__What the task requires__.
Copy out each line below that has the word "target" in it.

__Material supplied__.
--------------------------------------------------

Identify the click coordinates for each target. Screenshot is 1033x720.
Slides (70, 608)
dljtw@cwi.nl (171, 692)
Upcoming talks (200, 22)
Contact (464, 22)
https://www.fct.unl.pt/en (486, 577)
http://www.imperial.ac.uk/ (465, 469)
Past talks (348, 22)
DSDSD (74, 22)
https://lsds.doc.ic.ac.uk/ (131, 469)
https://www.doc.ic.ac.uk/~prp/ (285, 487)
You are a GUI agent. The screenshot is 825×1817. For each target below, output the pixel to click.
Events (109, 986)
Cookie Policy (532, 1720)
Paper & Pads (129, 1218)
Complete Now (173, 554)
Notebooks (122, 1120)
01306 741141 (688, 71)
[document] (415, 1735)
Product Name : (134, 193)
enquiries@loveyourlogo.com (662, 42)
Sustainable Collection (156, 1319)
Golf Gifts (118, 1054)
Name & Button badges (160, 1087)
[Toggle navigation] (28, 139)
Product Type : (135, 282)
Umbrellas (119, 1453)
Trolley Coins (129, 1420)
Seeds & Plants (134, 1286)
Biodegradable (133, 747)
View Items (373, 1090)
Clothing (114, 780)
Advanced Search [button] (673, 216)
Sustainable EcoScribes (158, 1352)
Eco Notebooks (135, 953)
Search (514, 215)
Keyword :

--------------------------------------------------

__Written response__.
Identify the click coordinates for each target. Screenshot is 1033x720.
You are a GUI agent. The screenshot is 825×1817. For each target below, output the pixel to click.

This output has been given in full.